ABSTRACT

With her first detective novel, Black, black, black, Marta Sanz (Madrid, 1967–) joins a growing group of authors who, since 2001, have addressed issues surrounding contemporary immigration to Spain within the well-established generic codes of crime fiction. 1 The novelas negras, dedicated to the phenomenon, range from the classic hardboiled and police procedural varieties to more experimental subgenres that engage the postmodern and postcolonial conceptions of truth and identity. As shall be seen, Sanz’s Black, black, black (2010) operates as a metaphysical detective novel as Patricia Merivale and Susan Elizabeth Sweeney have defined it; that is, the text functions with hermeneutic skepticism that subverts traditional conventions and asks questions about mysteries of “being” and “knowing” that transcend the mystery plot (2). In this antidetective novel, unlike its Spanish predecessors, immigrants are not placed front and center in order to address narrowly their respective victimization or guilt in terms of the crime being investigated.

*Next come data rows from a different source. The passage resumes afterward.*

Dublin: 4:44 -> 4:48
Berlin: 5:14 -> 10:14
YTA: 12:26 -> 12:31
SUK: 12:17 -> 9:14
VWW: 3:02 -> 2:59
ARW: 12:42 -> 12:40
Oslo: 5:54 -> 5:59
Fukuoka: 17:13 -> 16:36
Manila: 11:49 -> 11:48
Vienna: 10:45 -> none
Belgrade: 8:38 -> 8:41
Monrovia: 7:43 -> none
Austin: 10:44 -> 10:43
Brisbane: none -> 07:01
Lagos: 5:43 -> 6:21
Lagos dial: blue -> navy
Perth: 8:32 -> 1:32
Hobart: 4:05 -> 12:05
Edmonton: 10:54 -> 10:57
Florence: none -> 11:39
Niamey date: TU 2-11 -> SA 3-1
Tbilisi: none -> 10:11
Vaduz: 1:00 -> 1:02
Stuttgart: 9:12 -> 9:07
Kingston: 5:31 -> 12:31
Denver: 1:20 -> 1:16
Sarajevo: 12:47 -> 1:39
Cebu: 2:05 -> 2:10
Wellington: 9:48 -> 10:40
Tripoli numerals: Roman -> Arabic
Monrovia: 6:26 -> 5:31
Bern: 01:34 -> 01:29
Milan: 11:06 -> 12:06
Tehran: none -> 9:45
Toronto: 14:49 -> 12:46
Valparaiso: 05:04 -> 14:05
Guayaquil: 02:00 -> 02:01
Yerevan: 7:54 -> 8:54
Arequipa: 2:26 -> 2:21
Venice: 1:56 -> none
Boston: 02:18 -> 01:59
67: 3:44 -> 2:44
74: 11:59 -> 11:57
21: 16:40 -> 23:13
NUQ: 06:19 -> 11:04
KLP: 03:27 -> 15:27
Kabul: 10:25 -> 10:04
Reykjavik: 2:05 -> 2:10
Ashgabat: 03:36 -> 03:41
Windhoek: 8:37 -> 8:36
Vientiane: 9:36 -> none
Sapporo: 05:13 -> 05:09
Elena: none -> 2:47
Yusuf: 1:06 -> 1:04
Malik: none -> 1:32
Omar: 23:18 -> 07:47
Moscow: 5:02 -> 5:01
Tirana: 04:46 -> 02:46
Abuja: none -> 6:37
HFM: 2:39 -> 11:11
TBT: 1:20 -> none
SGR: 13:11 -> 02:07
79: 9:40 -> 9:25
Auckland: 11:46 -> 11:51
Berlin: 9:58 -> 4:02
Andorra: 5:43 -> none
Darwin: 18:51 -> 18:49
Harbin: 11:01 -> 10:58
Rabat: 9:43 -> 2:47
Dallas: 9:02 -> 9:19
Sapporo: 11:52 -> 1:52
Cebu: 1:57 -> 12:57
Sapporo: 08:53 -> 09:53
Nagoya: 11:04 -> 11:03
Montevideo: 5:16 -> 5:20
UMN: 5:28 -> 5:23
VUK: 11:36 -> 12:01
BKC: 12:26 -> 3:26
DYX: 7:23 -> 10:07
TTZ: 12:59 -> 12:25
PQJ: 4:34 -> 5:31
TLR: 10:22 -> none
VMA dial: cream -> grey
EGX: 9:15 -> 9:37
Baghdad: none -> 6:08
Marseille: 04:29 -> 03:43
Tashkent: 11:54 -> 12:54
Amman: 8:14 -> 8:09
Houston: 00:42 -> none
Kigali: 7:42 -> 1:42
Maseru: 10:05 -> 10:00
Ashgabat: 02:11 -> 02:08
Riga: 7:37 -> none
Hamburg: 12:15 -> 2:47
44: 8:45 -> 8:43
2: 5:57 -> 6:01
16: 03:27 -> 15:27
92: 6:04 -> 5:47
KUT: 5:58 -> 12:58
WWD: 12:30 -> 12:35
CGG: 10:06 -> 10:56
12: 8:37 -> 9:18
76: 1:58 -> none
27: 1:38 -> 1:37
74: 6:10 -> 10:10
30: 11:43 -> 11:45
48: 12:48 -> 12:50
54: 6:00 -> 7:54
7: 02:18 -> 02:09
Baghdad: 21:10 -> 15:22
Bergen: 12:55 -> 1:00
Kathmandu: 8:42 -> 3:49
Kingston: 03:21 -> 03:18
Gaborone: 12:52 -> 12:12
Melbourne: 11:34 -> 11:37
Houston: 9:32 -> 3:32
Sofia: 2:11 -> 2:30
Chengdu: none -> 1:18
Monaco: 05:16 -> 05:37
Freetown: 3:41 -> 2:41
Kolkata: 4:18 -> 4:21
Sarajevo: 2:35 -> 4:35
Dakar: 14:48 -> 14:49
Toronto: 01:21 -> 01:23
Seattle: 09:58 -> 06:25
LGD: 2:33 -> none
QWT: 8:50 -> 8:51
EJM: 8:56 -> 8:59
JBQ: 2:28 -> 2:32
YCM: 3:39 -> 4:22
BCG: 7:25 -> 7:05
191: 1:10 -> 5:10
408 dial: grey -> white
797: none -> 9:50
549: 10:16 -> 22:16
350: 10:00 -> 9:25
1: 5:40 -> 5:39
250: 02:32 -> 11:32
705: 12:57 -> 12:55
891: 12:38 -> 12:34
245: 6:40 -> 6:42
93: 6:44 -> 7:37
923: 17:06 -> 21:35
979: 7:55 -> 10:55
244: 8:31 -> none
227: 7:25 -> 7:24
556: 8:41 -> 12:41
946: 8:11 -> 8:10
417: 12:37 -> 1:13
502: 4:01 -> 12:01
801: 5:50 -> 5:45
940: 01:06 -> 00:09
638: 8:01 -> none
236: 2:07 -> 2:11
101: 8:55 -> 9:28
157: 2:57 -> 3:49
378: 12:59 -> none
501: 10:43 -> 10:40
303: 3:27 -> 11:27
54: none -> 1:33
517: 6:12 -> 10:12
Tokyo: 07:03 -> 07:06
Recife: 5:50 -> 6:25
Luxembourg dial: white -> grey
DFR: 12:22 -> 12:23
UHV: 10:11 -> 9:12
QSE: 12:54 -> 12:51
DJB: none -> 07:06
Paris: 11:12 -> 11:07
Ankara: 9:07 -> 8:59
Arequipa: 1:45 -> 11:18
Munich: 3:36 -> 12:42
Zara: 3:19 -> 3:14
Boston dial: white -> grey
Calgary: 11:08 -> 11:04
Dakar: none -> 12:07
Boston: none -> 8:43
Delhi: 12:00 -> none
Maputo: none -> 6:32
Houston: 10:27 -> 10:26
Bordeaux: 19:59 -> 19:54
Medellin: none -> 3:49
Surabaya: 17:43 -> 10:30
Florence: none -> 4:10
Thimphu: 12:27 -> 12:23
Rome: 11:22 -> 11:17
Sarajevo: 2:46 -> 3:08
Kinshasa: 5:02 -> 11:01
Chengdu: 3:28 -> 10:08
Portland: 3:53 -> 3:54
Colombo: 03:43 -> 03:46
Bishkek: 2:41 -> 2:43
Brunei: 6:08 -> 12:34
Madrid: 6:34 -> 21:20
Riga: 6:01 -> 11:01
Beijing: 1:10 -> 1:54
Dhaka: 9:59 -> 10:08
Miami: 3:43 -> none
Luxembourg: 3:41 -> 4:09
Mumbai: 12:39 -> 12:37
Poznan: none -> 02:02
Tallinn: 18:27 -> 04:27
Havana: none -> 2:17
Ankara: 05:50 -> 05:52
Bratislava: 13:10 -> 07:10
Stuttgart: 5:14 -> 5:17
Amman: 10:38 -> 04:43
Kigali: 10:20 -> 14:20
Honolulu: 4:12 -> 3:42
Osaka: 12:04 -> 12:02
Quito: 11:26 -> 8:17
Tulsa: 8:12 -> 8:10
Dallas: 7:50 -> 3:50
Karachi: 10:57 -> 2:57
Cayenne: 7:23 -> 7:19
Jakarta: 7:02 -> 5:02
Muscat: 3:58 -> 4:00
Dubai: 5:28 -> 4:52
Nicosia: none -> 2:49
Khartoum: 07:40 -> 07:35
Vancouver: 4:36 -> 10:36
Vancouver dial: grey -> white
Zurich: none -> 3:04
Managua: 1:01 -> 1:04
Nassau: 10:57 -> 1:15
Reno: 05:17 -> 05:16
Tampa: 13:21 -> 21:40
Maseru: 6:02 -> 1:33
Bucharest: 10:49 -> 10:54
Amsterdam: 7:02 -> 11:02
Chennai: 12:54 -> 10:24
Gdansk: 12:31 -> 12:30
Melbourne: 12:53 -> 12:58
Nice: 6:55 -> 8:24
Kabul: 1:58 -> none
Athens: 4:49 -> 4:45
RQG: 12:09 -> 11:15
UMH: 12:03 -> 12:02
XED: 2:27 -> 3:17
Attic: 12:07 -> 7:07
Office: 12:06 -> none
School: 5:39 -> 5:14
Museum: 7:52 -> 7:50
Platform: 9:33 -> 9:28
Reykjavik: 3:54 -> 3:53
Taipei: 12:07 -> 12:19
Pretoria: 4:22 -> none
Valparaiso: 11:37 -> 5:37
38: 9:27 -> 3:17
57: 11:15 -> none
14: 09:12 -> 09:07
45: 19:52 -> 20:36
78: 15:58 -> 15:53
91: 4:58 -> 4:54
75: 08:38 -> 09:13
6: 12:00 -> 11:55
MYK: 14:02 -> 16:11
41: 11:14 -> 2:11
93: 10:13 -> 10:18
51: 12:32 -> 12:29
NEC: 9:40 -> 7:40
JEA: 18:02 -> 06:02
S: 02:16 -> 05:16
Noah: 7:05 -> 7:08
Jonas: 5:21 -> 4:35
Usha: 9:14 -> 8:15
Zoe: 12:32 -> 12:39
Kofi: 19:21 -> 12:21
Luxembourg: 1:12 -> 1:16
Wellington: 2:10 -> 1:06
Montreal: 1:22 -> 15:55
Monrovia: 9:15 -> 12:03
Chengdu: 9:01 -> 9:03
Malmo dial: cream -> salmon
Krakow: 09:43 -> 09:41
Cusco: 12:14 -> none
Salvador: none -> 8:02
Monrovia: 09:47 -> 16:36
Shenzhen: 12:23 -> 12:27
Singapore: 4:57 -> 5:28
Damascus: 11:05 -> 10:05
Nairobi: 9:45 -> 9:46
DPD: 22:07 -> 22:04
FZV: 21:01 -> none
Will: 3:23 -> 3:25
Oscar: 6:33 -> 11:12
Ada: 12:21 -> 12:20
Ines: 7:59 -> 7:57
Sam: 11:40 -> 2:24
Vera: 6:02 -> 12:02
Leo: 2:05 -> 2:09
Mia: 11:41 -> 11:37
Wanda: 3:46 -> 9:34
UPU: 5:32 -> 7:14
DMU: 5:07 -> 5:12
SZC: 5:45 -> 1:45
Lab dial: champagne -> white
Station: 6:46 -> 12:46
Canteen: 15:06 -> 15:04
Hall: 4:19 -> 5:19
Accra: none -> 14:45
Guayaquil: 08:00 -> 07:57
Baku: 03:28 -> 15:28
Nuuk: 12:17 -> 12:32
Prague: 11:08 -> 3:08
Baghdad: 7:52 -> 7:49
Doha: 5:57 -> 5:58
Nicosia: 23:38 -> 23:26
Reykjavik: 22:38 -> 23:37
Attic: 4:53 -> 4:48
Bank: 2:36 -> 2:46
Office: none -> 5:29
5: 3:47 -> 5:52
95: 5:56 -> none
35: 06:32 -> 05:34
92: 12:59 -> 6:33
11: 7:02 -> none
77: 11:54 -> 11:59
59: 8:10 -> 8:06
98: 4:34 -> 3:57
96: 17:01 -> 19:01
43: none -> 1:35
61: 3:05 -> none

Instead, concerns over immigration and integration are interwoven with the questioning of broader economic issues including globalization and disparity of wealth, free trade and real estate bubbles, as well as social questions relating to gay rights, divorce, custody rights, (statutory) rape, religious plurality, and elder abuse. The novel is divided into three parts, each referring to one of the “blacks” in its title: “Black I” is narrated by the private investigator, Arturo Zarco; “Black II” is told by the neighbor, Luz, and includes portions from her fictional journal; and “Black III” is narrated by Paula, Zarco’s ex-wife and investigating sidekick. 2 Each of the text’s narrators is acutely aware of the intra- and intertextuality with which their stories function and of the prejudicial power that Western cultural references can have over perception and knowledge of self and other. In this way, Black, black, black is not only a novel that depicts immigrant characters’ difficulties as they resist acculturation and confront xenophobia in one of Madrid’s central, middle-class neighborhoods, it is also a text that is grounded in the postmodern tenet that any ultimate truth is not attainable and begs its readers to question the ways and degrees by which our understanding of ethics and justice are predetermined by our cultural mores.